Welcome! » Log In » Create A New Profile

Truncation suggestion (Teaser)

Posted by dragonwize 
Truncation suggestion (Teaser)
August 03, 2007 08:55PM

First, thank you for this great library.

I am using HTMLPurifier for user submitted content, as I would think was its purpose. Hopefully developers aren't using it so they don't have to learn to write good secure code. Anyway many types user submitted content often come with a teaser or summery version. Like a blog post, news story, or just content placed in a sidebar, the list goes on. As you tell using html and truncating a string by by character can be extremely be terrible for design not to mention any security concerns.

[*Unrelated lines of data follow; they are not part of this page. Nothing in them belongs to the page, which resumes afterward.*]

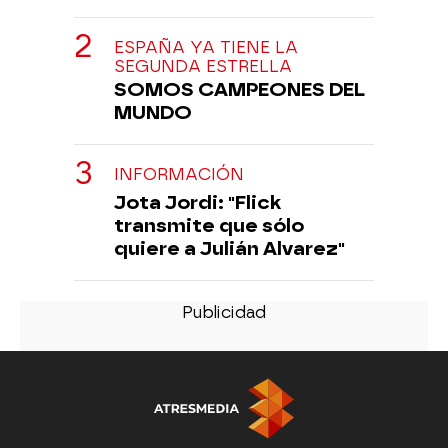
ESPAÑA YA TIENE LA
SEGUNDA ESTRELLA
SOMOS CAMPEONES DEL
MUNDO
INFORMACIÓN
Jota Jordi: "Flick
transmite que sólo
quiere a Julián Alvarez"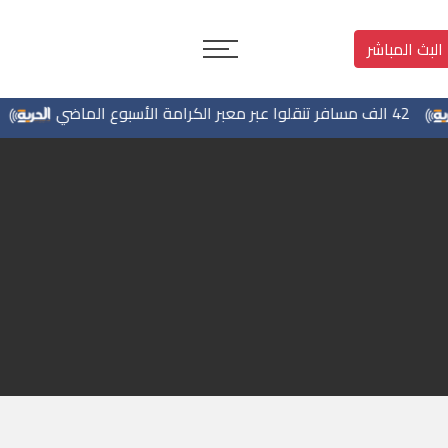
البث المباشر
قلوا عبر معبر الكرامة الأسبوع الماضي
دي فان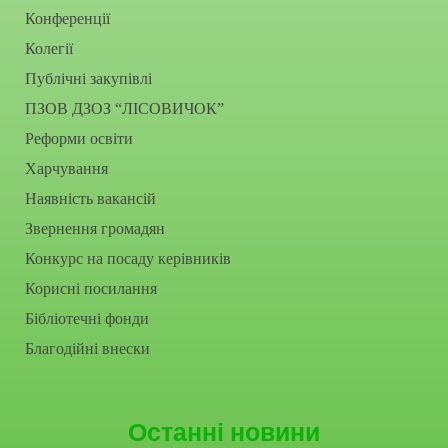
Конференції
Колегії
Публічні закупівлі
ПЗОВ ДЗОЗ “ЛІСОВИЧОК”
Реформи освіти
Харчування
Наявність вакансій
Звернення громадян
Конкурс на посаду керівників
Корисні посилання
Бібліотечні фонди
Благодійні внески
Останні новини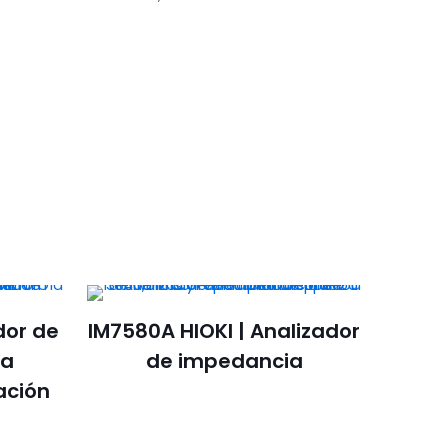
dor de
IM7580A HIOKI | Analizador
ra
de impedancia
ación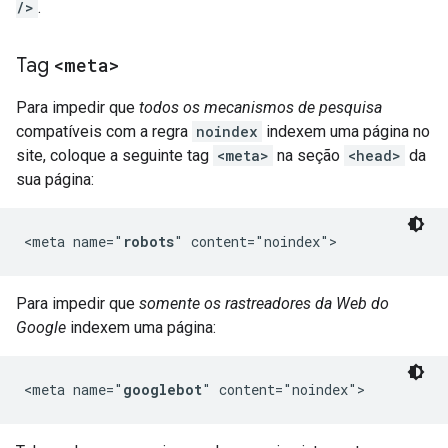
/>
.
Tag
<meta>
Para impedir que
todos os mecanismos de pesquisa
compatíveis com a regra
noindex
indexem uma página no
site, coloque a seguinte tag
<meta>
na seção
<head>
da
sua página:
<meta name="
robots
" content="noindex">
Para impedir que
somente os rastreadores da Web do
Google
indexem uma página:
<meta name="
googlebot
" content="noindex">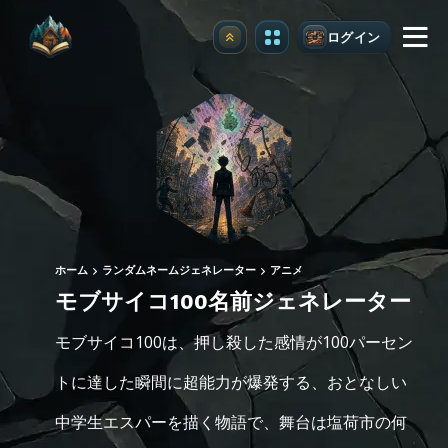
ログイン
アップグレード
ホーム
ランダムネームジェネレーター
アニメ
モブサイコ100名前ジェネレーター
モブサイコ100は、押し殺した感情が100パーセン
トに達した瞬間に超能力が爆発する、おとなしい
中学生エスパーを描く物語で、舞台は塩荷市の何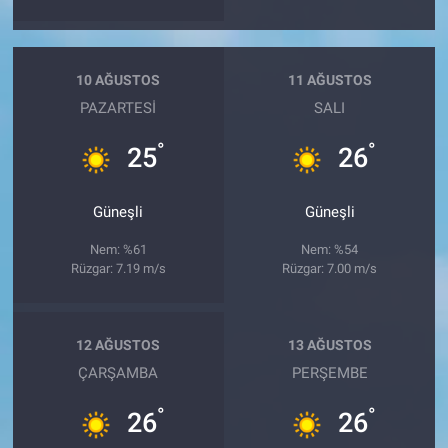
10 AĞUSTOS
11 AĞUSTOS
PAZARTESI
SALI
°
°
25
26
Güneşli
Güneşli
Nem: %61
Nem: %54
Rüzgar: 7.19 m/s
Rüzgar: 7.00 m/s
12 AĞUSTOS
13 AĞUSTOS
ÇARŞAMBA
PERŞEMBE
°
°
26
26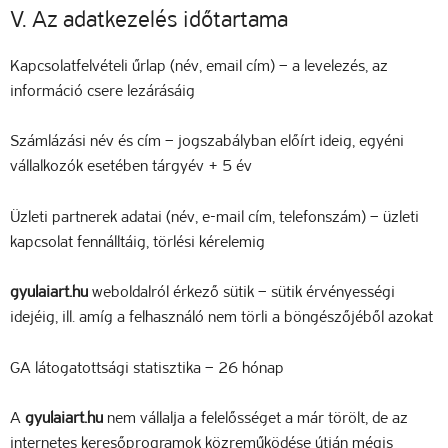
V. Az adatkezelés időtartama
Kapcsolatfelvételi űrlap (név, email cím) – a levelezés, az
információ csere lezárásáig
Számlázási név és cím – jogszabályban előírt ideig, egyéni
vállalkozók esetében tárgyév + 5 év
Üzleti partnerek adatai (név, e-mail cím, telefonszám) – üzleti
kapcsolat fennálltáig, törlési kérelemig
gyulaiart.hu
weboldalról érkező sütik – sütik érvényességi
idejéig, ill. amíg a felhasználó nem törli a böngészőjéből azokat
GA látogatottsági statisztika – 26 hónap
A
gyulaiart.hu
nem vállalja a felelősséget a már törölt, de az
internetes keresőprogramok közreműködése útján mégis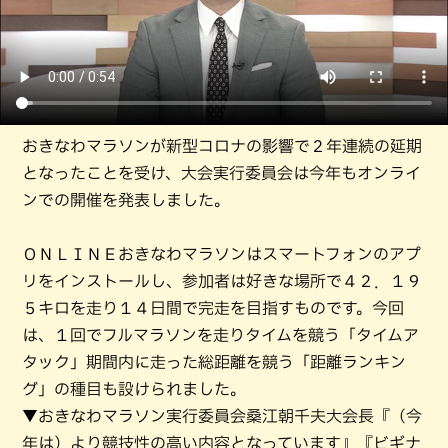
おきなわマラソンが新型コロナの影響で２年連続の延期
となったことを受け、大会実行委員会は今年もオンライ
ンでの開催を発表しました。
ＯＮＬＩＮＥおきなわマラソンはスマートフォンのアプ
リをインストールし、参加者は好きな場所で４２．１９
５キロを走り１４日間で完走を目指すものです。今回
は、１回でフルマラソンを走りタイムを競う「タイムア
タック」期間内に走った総距離を競う「距離ランキン
グ」の種目も設けられました。
▼おきなわマラソン実行委員会桑江朝千夫大会長『（今
年は）より競技性の高い内容となっています』『ビギナ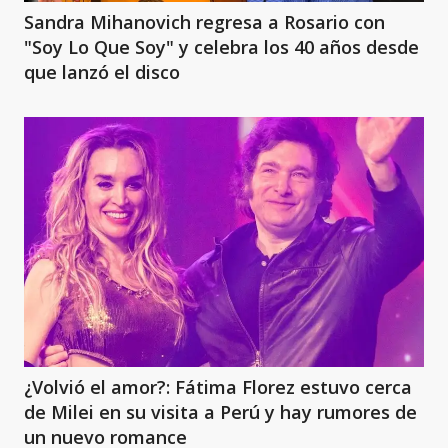
Sandra Mihanovich regresa a Rosario con
"Soy Lo Que Soy" y celebra los 40 años desde
que lanzó el disco
¿Volvió el amor?: Fátima Florez estuvo cerca
de Milei en su visita a Perú y hay rumores de
un nuevo romance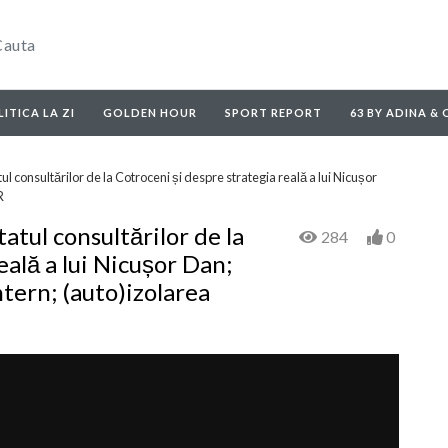
ITICA LA ZI
GOLDEN HOUR
SPORT REPORT
63 BY ADINA &
consultărilor de la Cotroceni și despre strategia reală a lui Nicușor
R
tul consultărilor de la
284
0
eală a lui Nicușor Dan;
tern; (auto)izolarea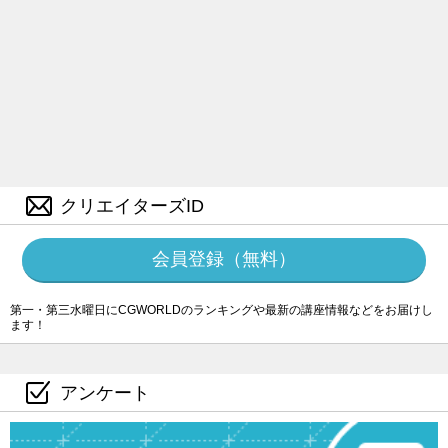
クリエイターズID
会員登録（無料）
第一・第三水曜日にCGWORLDのランキングや最新の講座情報などをお届けし
ます！
アンケート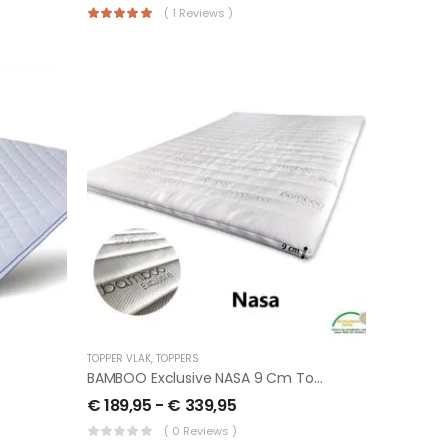
( 1 Reviews )
TOPPER VLAK
,
TOPPERS
BAMBOO Exclusive NASA 9 Cm Topper
€
189,95
-
€
339,95
( 0 Reviews )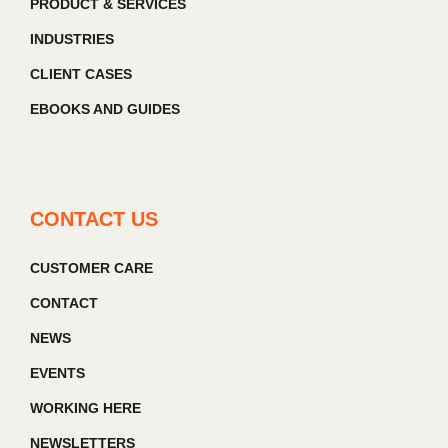
PRODUCT & SERVICES
INDUSTRIES
CLIENT CASES
EBOOKS AND GUIDES
CONTACT US
CUSTOMER CARE
CONTACT
NEWS
EVENTS
WORKING HERE
NEWSLETTERS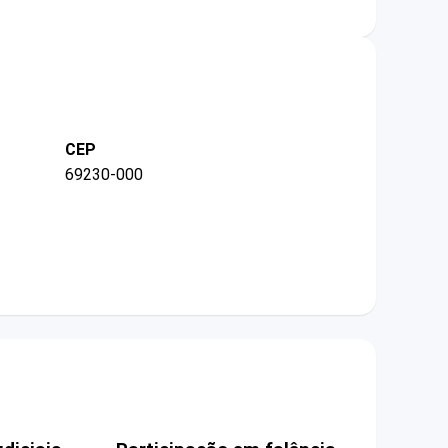
CEP
69230-000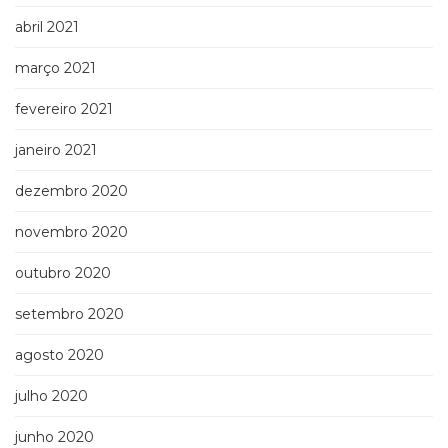
abril 2021
março 2021
fevereiro 2021
janeiro 2021
dezembro 2020
novembro 2020
outubro 2020
setembro 2020
agosto 2020
julho 2020
junho 2020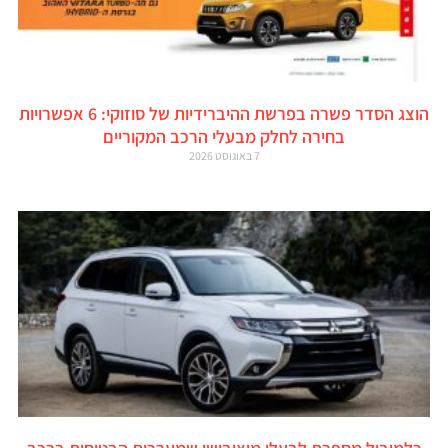
הוצג הסדר פשרה בפרשת ההיברידיות של סוזוקי: 6 אפשרויות
בחירה לחלק מבעלי הרכב המקוריים
7 באוגוסט 2026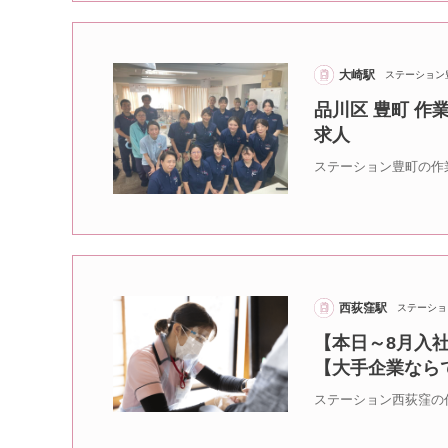
大崎駅
ステーション
品川区 豊町 作
求人
ステーション豊町の作
西荻窪駅
ステーショ
【本日～8月入社
【大手企業なら
ステーション西荻窪の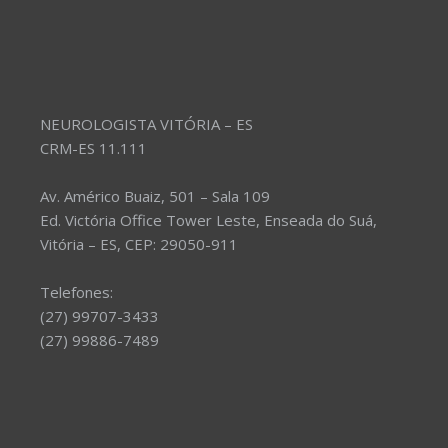
NEUROLOGISTA VITÓRIA – ES
CRM-ES 11.111
Av. Américo Buaiz, 501 – Sala 109
Ed. Victória Office Tower Leste, Enseada do Suá,
Vitória – ES, CEP: 29050-911
Telefones:
(27) 99707-3433
(27) 99886-7489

My suggestion is that I think HTMLPurifier would be in the perfect position to output a safe teaser as it is already parsing the code.

Re: Truncation suggestion (Teaser)
August 03, 2007 09:25PM

Generally, I don't bother with HTML teasers. That makes creating one very easy: strip_tags(), some sort of "smart" substr, and then htmlspecialchars(). This is one case where strip_tags() has a quite legitimate use!

Re: Truncation suggestion (Teaser)
August 03, 2007 09:29PM

That is what I currently use. But there are time when having a html teaser would be really nice.

Thanks for the work either way.

DragonWize

Re: Truncation suggestion (Teaser)
August 03, 2007 10:31PM

Sometimes, I agree. However, if a document starts off with tags you don't want them showing up in the teaser.

Re: Truncation suggestion (Teaser)
November 24, 2007 12:01AM

In the product I work on, I use the following ornery solution to trim HTML down to a guaranteeably fittable (ug) size for storage in a database column:

- Take HTML.
- magic MS Word cleaning stuff. Without this JTidy is doomed to fail.
- raw truncate to 8*n, where n is the byte size of the field in the database.
- JTidy to fix up the raw truncation into real HTML.
- Is the fixed-up string > n? No: Raw truncate to n, and run JTidy again. Yes: return fixed-up string.
- Is the new fixed-up string > n? No: Take 200 bytes off the raw truncation and run through JTidy.
Repeat trimming by 200 and JTidying until you win. Yes: return fixed-up string.
- If JTidy borked at any point, return a sorry-we-failed-you string instead of the truncated HTML.

The 8*n initial limit is arbitrary, but usually works to get under n bytes in just 1 JTidy pass.

As ugly as it is, the whole sequence is usually pretty fast since it only ever deals with a limited number of bytes -- I have no interest in cleaning up the original HTML document; I only want to make sure the truncated preview is pure, since that will be displayed inline with the rest of the web UI for the product.

While fast, it is susceptible to JTidy failure. I'd say 1 in 500 times, I see a sorry-we-failed-you come up. I agree with the OP that HTMLPurifier is probably a better replacement for what I want, if it only existed as a Java solution.

Re: Truncation suggestion (Teaser)
November 24, 2007 11:30AM

Hmm... are you checking for XSS attacks or anything of the like in your teasers?

Re: Truncation suggestion (Teaser)
November 24, 2007 01:25PM

re: XSS filtering

Yes, we have an internal active content filter that strips Javascript (not perfectly, I believe) before the HTML gets to the JTidy step.

Sorry, you do not have permission to post/reply in this forum.